Over on ENWorld, there is a interview between Morrus and Jason Bulhman (lead designer of the Pathfinder RPG). He, like several others including Mike Mearls, points to various parts of d20 design as more an "art than science".
The d20 engine has been in use since 2000. It's been stretched, it's been turned on it's head, it's been blown up and rebuilt. Part of Paizo's mission should be to move past that miserable statement. D20 fans have rated and compared classes for literally years. At this point there should be a clear science and if there isn't, then a central goal of the Advanced Class Guide should be to implement it, no merely present what appears at first blush to be pre-built gestalt classes
I think Paizo and in particular Bulhman do excellent, flavorful work, but c'mon let's move past hind behind these kinds of statements.
I won't lie, one of the reasons I love 13th Age is because they aren't hiding behind "art" to make a great game.
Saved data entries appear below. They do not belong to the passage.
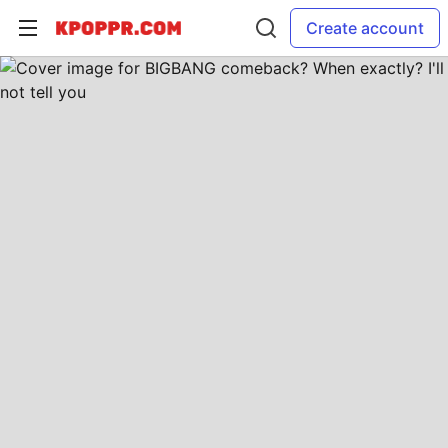
Create account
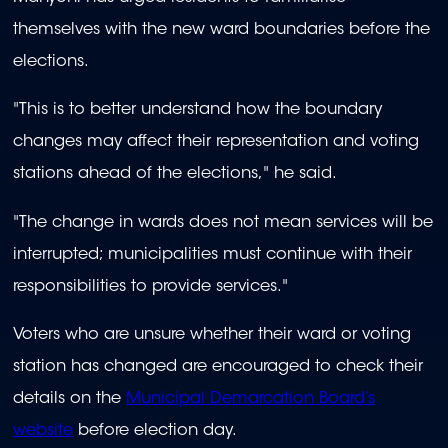
themselves with the new ward boundaries before the
elections.
"This is to better understand how the boundary
changes may affect their representation and voting
stations ahead of the elections," he said.
"The change in wards does not mean services will be
interrupted; municipalities must continue with their
responsibilities to provide services."
Voters who are unsure whether their ward or voting
station has changed are encouraged to check their
details on the
Municipal Demarcation Board’s
website
before election day.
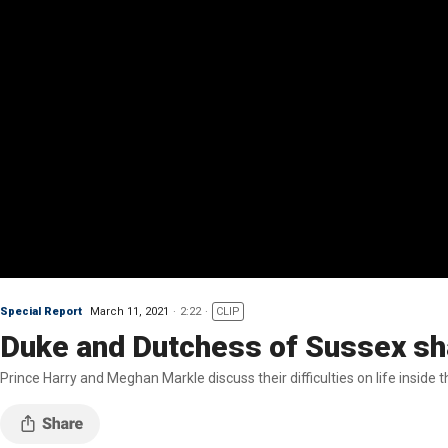
Special Report
March 11, 2021
2:22
CLIP
Duke and Dutchess of Sussex sha
Prince Harry and Meghan Markle discuss their difficulties on life inside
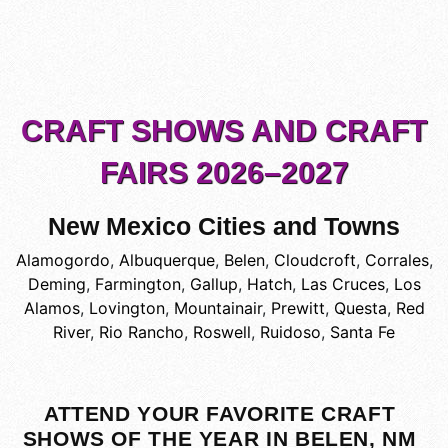
CRAFT SHOWS AND CRAFT
FAIRS 2026–2027
New Mexico Cities and Towns
Alamogordo
,
Albuquerque
,
Belen
,
Cloudcroft
,
Corrales
,
Deming
,
Farmington
,
Gallup
,
Hatch
,
Las Cruces
,
Los
Alamos
,
Lovington
,
Mountainair
,
Prewitt
,
Questa
,
Red
River
,
Rio Rancho
,
Roswell
,
Ruidoso
,
Santa Fe
ATTEND YOUR FAVORITE CRAFT
SHOWS OF THE YEAR IN BELEN, NM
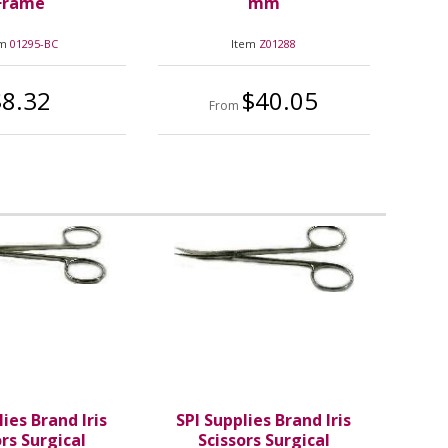
Frame
mm
em
01295-BC
Item
Z01288
$8.32
$40.05
From
lies Brand Iris
SPI Supplies Brand Iris
ors Surgical
Scissors Surgical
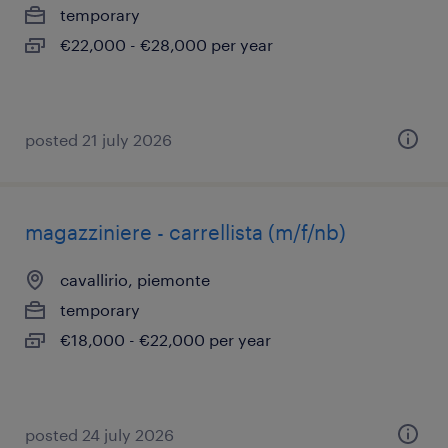
temporary
€22,000 - €28,000 per year
posted 21 july 2026
magazziniere - carrellista (m/f/nb)
cavallirio, piemonte
temporary
€18,000 - €22,000 per year
posted 24 july 2026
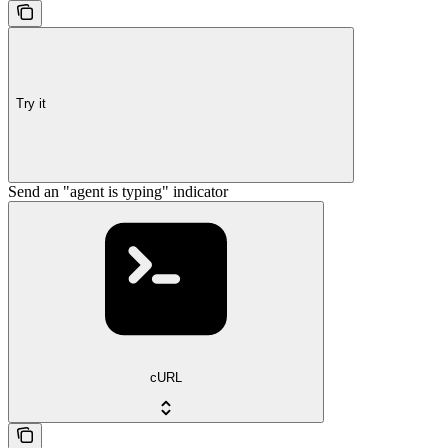
Try it
Send an "agent is typing" indicator
cURL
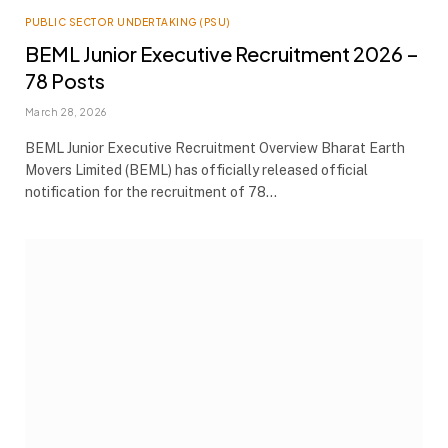
PUBLIC SECTOR UNDERTAKING (PSU)
BEML Junior Executive Recruitment 2026 –
78 Posts
March 28, 2026
BEML Junior Executive Recruitment Overview Bharat Earth
Movers Limited (BEML) has officially released official
notification for the recruitment of 78…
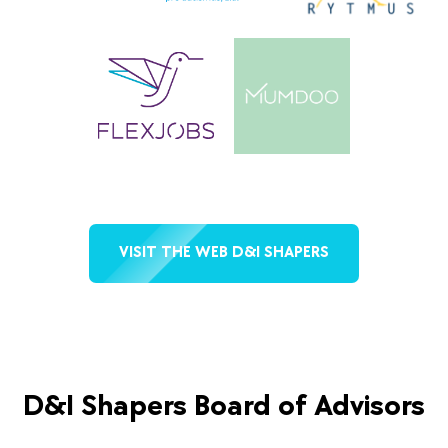
VISIT THE WEB D&I SHAPERS
D&I Shapers Board of Advisors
Heck, even with my problems with DnD 4e and the direction DnD Next took, there is a "science" to what they are doing.
Part of the article touches on whether Paizo imagined they'd ever be the at top of the heap and on RPG.Net right now is an article asking if they, instead of WotC, would be better tenders to DnD.
Well, one, let's not pretend that Paizo has faced any competition from WotC in three years (and I don't think Paizo is pretending that). Make no mistake, DnD Next will be the leader in the RPG industry when it launches. As good a company as Paizo is, it's time to stop hiding behind DnD 3.75 and at the same time pretend their leading the industry. Make positive changes to the d20 engine and don't talk to us the same way WotC does. Innovate, even if it it is with an eye toward the DnD 3.5 and Pathfinder fan base.